The Chicago Blackhawks have had a bit more trouble with the Minnesota Wild than most expected. Some of this is attributable to the Wild being a deeper and better team than many realized, but the decided majority of Chicago’s troubles are attributable to something the Blackhawks have been doing — or, to be more precise, something they haven’t been doing.
Chicago Blackhawks’ Forecheck: 1-2-2 vs. 2-1-2
The Blackhawks ran a conservative 1-2-2 forecheck for close to the entirety of both Games 3 and 4. It’s no coincidence that they generated almost no offensive pressure in either of those tilts, and complaints that the games were boring ran rampant. It’s difficult to come up with a reason why Joel Quenneville thought playing things safe would be a good idea. Chicago doesn’t have the personnel to play whole games sitting back in the neutral zone; this is a style more befitting far less talented teams like the Nashville Predators.

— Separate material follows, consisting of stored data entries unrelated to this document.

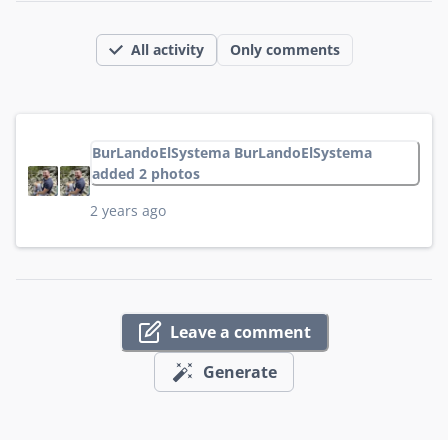
All activity
Only comments
BurLandoElSystema BurLandoElSystema
added 2 photos
2 years ago
Leave a comment
Generate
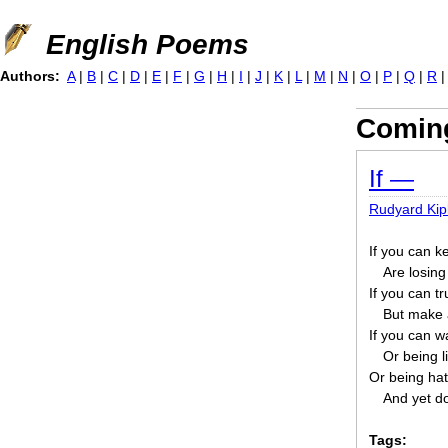
Jump to navigation
English Poems
Authors:
A
|
B
|
C
|
D
|
E
|
F
|
G
|
H
|
I
|
J
|
K
|
L
|
M
|
N
|
O
|
P
|
Q
|
R
Coming
If —
Rudyard Kip
If you can k
Are losing
If you can t
But make a
If you can wa
Or being li
Or being hat
And yet do
Tags:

After the disastrous third and fourth games in St. Paul, the Blackhawks were much more aggressive on the forecheck in Game 5. They primarily played a 2-1-2, and the result was a series high in shots on net. In the second period of Game 5 alone, Chicago threw 15 shots Ilya Bryzgalov’s way. Prior to Sunday, the Blackhawks hadn’t managed more than 22 in an entire game.

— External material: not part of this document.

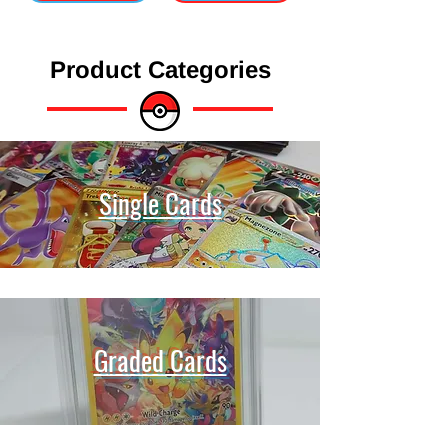
Product Categories
Single Cards
Graded Cards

Chicago’s well-documented puck possession game is predicated on an aggressive forecheck. Early in the third period of Game 5, Jonathan Toews laid a huge hit on Mikael Granlund when the Blackhawks were pressing hard for offensive zone possession, something they didn’t do in Games 3 or 4 until they were trailing by multiple goals. A handful of seconds later, Toews scored the game winner.
Quenneville still elects to switch to the 1-2-2 a bit earlier in games than he probably should, often choosing to have the Blackhawks spend the entire third period in a defensive shell if they have any sort of lead. This has come back to bite Chicago in the past, especially in the first round against the St. Louis Blues.
The Blackhawks need to stay aggressive in Game 6. Being overly conservative has killed the team on the road thus far in the playoffs. It’s on Quenneville to improve on his already helpful adjustments from Game 5.